Problem: The stretch wanted below opens at the line containing "engineer certification training" and closes at the line containing "t a special". Please return it exactly, with no other lines.

(Stored data entries)
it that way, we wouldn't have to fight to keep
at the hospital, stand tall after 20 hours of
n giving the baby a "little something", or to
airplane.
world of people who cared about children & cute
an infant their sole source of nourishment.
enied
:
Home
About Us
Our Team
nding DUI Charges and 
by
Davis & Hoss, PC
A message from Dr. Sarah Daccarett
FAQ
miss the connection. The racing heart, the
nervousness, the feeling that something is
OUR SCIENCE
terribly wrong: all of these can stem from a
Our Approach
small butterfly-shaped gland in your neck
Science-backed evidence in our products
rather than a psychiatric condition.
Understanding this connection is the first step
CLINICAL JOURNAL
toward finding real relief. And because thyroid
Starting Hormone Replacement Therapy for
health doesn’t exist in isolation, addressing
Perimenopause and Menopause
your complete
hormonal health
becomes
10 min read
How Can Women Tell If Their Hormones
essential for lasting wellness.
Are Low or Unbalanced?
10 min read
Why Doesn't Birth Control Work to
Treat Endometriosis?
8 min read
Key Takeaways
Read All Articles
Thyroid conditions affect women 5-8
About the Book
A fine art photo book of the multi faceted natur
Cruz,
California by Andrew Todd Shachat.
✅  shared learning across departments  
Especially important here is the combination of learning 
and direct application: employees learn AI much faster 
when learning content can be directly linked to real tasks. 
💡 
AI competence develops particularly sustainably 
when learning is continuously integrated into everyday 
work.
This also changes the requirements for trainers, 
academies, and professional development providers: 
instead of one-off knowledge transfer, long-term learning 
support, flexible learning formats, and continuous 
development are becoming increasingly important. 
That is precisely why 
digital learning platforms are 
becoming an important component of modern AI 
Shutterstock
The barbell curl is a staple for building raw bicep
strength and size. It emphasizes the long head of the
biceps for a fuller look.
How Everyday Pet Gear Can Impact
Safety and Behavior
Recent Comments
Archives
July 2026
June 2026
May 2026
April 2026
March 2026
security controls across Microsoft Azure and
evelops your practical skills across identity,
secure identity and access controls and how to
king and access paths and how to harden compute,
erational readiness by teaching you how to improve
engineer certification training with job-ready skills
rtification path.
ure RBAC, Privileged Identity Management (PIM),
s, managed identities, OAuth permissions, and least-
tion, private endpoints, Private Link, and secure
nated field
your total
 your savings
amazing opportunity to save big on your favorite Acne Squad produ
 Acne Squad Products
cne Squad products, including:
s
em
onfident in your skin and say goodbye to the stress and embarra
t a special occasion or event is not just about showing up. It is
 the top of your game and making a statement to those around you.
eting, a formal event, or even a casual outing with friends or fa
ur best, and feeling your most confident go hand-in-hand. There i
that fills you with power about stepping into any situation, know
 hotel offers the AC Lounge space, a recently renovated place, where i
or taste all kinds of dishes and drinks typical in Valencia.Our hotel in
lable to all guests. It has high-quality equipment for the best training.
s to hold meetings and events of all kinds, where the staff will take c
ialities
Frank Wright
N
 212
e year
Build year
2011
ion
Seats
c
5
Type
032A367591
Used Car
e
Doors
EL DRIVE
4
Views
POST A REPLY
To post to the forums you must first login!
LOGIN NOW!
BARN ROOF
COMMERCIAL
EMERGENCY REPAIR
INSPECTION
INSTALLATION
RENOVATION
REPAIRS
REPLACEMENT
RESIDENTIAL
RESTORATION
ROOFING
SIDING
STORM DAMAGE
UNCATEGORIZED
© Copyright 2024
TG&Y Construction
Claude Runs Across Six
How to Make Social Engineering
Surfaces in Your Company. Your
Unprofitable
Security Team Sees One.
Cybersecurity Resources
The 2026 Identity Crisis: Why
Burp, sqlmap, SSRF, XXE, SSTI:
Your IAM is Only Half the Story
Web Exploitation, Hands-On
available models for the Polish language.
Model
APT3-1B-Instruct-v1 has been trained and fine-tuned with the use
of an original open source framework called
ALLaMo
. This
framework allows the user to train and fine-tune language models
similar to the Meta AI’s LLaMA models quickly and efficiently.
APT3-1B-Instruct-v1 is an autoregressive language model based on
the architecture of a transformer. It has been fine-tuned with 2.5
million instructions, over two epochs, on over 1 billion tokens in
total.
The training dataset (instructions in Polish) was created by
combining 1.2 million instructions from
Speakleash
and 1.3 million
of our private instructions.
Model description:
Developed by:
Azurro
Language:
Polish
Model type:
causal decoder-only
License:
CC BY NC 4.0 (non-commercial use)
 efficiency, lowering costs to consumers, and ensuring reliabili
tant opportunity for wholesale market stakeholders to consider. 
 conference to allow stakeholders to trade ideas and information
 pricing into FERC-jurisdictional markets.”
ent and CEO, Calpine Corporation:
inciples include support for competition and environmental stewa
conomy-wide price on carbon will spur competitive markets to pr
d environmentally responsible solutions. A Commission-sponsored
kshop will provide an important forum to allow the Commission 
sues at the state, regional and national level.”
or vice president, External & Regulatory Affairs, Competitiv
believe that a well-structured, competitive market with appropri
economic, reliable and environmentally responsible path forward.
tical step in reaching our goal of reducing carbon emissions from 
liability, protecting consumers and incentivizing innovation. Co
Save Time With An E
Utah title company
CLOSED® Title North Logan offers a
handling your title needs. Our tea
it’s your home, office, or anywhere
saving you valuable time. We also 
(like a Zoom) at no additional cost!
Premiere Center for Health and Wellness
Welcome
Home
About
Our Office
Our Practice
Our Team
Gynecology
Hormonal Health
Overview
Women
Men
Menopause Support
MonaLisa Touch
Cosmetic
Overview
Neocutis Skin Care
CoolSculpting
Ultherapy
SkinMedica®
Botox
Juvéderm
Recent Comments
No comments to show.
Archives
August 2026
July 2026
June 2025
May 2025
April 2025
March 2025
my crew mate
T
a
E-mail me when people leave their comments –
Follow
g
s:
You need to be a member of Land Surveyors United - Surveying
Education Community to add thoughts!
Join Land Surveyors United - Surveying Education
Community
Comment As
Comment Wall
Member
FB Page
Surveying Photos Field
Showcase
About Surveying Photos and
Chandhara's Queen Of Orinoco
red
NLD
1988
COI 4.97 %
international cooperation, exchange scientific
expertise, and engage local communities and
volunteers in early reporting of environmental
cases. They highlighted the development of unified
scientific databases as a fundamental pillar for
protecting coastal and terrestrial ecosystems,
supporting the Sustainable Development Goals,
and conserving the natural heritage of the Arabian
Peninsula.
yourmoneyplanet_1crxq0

Written response:
engineer certification training with job-ready skills
rtification path.
ure RBAC, Privileged Identity Management (PIM),
s, managed identities, OAuth permissions, and least-
tion, private endpoints, Private Link, and secure
nated field
your total
 your savings
amazing opportunity to save big on your favorite Acne Squad produ
 Acne Squad Products
cne Squad products, including:
s
em
onfident in your skin and say goodbye to the stress and embarra
t a special occasion or event is not just about showing up. It is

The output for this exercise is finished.